Thank you very much, sir. Thank you very much, ladies and gentlemen
.

“So it’s agreed. We’re strangers, locked each into his own symptoms, you into Lassa fever and me into my sensory problems. And somehow, as strangers will, somehow we got to talking, and gradually understood each other. I wiped your blood up. You saw my asshole with its spoor of shit. Well, strangers get close in such situations. Now I have my dirty bill of health and I’m told to move on and Dr. Gibberd tells me you’re for Guernsey when your orders come through. And here’s where I’m supposed to go behind them screens and shake hands. Well, I won’t! I won’t do it. That ain’t going to happen. Because you’re dead! Slumped in that queer way death has of disarraying things. So that’s it. The destiny man thinks you’ve been put here on earth to satisfy one more cliché, to be discovered stone cold dead in a Rapid City General wheelchair. For what? So one day I’ll be able to say in my impaired speech—‘There wash thish time in Shouf Dakota, and I wash on the shame woward wi-with thish young chap from the R.A.F. (He called it “Raf.”)—And we got pretty close. The two of us. There was a terrible heat wave and neither of us could sleep. We were kept up half the night by the screams of mental patients who couldn’t be quieted because the power was out, and even though the hospital had its own auxiliary generator, there wasn’t enough power for electric-shock treatments, so we told each other the story of our life, as fellows will in hospital, and got pretty close to each other, and finally I was discharged and I went over to young Tanner’s screen to say goodbye and found him dead.’

“Well, fuck
that
, Lieutenant! I like you too much to use you around fireplaces. We’ll just skip it because I ain’t going behind no screen to make certain, because if you
are
dead, by Christ, I don’t think I could take it. I would grab a scissors and cut the lines of my drama. On the other hand, please don’t disabuse me of my sense of the fitness of things. Keep still just. So long, dead guy.”

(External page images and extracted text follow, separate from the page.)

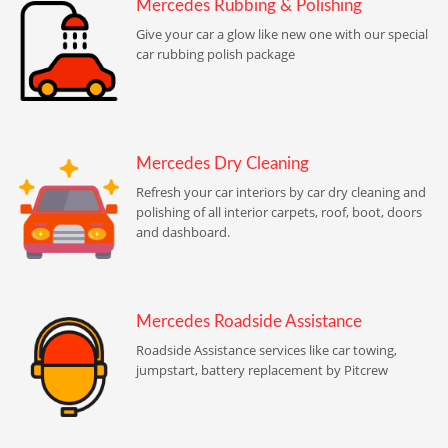
Mercedes Rubbing & Polishing
Give your car a glow like new one with our special
car rubbing polish package
Mercedes Dry Cleaning
Refresh your car interiors by car dry cleaning and
polishing of all interior carpets, roof, boot, doors
and dashboard.
Mercedes Roadside Assistance
Roadside Assistance services like car towing,
jumpstart, battery replacement by Pitcrew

He turned and started to the exit, but just as he got there he heard a loud, ripping, and unruly fart. Well, how do you like that? he thought. What was it, the critique of pure reason? Or only the guy’s sphincter relaxing in death? Flesh shoved hard against the handle on the fire doors.

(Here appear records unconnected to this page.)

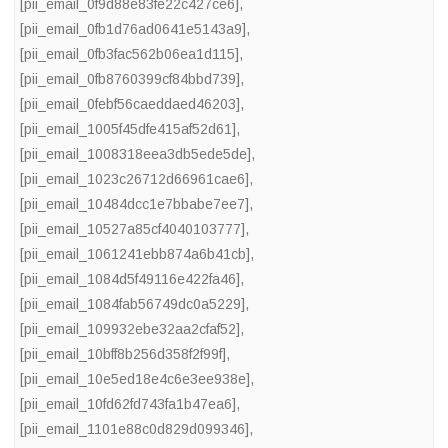
[pii_email_0f9d88e83fe22c427ce6]
,
[pii_email_0fb1d76ad0641e5143a9]
,
[pii_email_0fb3fac562b06ea1d115]
,
[pii_email_0fb8760399cf84bbd739]
,
[pii_email_0febf56caeddaed46203]
,
[pii_email_1005f45dfe415af52d61]
,
[pii_email_1008318eea3db5ede5de]
,
[pii_email_1023c26712d66961cae6]
,
[pii_email_10484dcc1e7bbabe7ee7]
,
[pii_email_10527a85cf4040103777]
,
[pii_email_1061241ebb874a6b41cb]
,
[pii_email_1084d5f49116e422fa46]
,
[pii_email_1084fab56749dc0a5229]
,
[pii_email_109932ebe32aa2cfaf52]
,
[pii_email_10bff8b256d358f2f99f]
,
[pii_email_10e5ed18e4c6e3ee938e]
,
[pii_email_10fd62fd743fa1b47ea6]
,
[pii_email_1101e88c0d829d099346]
,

He was like a refugee now. A survivor, the last alive perhaps, the heat a plague and waiting for him in his late-model Cadillac baking in the hospital’s open parking lot. He unlocked its doors and opened them wide but did not step in. Whatever was plastic in the car, on the dash, the steering wheel, the push-button knobs on the radio, along the sides of the doors, the wide ledge beneath the rear window, had begun to bubble, boil, the glue melting and the car’s great load of padding rising yeast-like, separating, creating seams he’d been unaware of before, like the perforations on Saltines.

What has happened to my car?

It was as if an earthquake had jostled its landscape. Things were not aligned.

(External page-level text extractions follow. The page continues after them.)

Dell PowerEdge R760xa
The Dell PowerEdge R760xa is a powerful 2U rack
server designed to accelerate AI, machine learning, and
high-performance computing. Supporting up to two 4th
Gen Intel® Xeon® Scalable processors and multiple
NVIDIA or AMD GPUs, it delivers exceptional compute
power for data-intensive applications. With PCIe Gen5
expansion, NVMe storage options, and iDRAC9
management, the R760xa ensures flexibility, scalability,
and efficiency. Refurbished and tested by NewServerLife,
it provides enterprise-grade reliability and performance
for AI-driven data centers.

He feared for his right, hypersensitive hand, its stripped nerves like peeled electrical wire. If he touched anything metal in the automobile, if he so much as pressed the electric window control, it would ignite. He waited perhaps ten minutes, stuck his head inside to see if the car had cooled off. Imperceptible. Leaving the doors open, he walked back inside the hospital and went up to a fourteen-or fifteen-year-old boy who was sitting in one of the chairs in the waiting room.

“Kid,” he said, “I’ll give you five dollars if you start my car for me and turn the air conditioning on.”

The boy looked at him nervously.

“It’s all right. Look. Here.” He held the money out to the boy. (It was difficult—his fingers had no discrimination left in them—to separate the bill from the others and remove it from his wallet.) “It’s right there on the lot. You can see it from the window. The Cadillac with the doors open. I’ve just been discharged from the hospital. I’m not supposed to get overheated. Please,” he said and started to leave, turning to see if the boy was following. He had not left his chair. “Well?” Flesh said. “Won’t you do it? I’m not supposed to get overheated. Doctor’s orders. Look, if you’re afraid, I’ll stay here. Here, here are my car keys. Go by yourself. Take the money with you.”

“I don’t drive.”

“What? You don’t drive? Don’t they have driver’s training in your high school? That’s very important.”

“I go to parochial school.”

“Oh. Oh, I see. Parochial school. The nuns. If I came with you I could tell you what to do. I could stand outside and tell you just what to do. It’s easy. They make it look like a cockpit but it’s easy. All I want is for you to start it and turn the air conditioning on High. It’s urgent that I get out of the heat. I’ve been in the hospital and the car has been standing. It’s like a blast furnace. If five dollars isn’t enough—”

“All right,” the boy said uncertainly.

Flesh accompanied him to the car, keeping up a nutty chatter. “Parochial school,” he said, “sure. Notre Dame. The Fighting Irish. Tradition. What are you so afraid? Parochial school. Broken-field running. You could be off like a shot if you wanted. What could
I
do? I’m sick. You could dodge. Fake me out. You’d go between the parked cars. What could a sick guy like me do? I couldn’t catch you in the Cadillac. Relax please. Who’s sick? Maybe I know him?”

“What do you mean?”

“I found you in the waiting room. You’re visiting somebody. Who?”

“My dad.”

“Oh, your dad. What’s his name? We’re fellow patients. Maybe I know him.”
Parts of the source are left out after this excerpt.